> _TASK OBJECTIVE_:
Using the data below, return every line that holds the word "полным".

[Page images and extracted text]
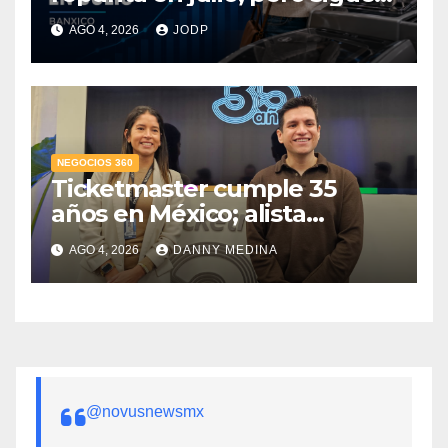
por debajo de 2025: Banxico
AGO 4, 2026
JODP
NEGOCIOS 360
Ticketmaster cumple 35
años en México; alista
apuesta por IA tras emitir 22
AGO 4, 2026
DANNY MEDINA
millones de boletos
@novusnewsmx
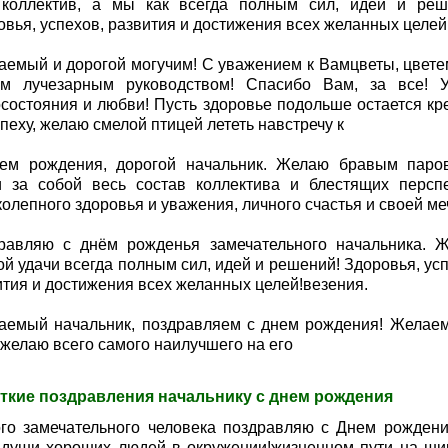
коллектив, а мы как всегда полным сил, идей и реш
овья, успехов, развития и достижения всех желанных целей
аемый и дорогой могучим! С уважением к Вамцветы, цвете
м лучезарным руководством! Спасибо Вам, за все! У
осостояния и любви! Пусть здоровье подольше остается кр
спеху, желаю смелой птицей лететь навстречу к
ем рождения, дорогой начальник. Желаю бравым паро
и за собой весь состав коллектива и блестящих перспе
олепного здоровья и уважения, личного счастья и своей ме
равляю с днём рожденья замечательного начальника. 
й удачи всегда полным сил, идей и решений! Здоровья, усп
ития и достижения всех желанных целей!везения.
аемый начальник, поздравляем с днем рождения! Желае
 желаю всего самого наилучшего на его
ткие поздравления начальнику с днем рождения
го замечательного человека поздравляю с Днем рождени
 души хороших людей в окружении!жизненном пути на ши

> _THE ANSWER_:
коллектив, а мы как всегда полным сил, идей и реш
й удачи всегда полным сил, идей и решений! Здоровья, усп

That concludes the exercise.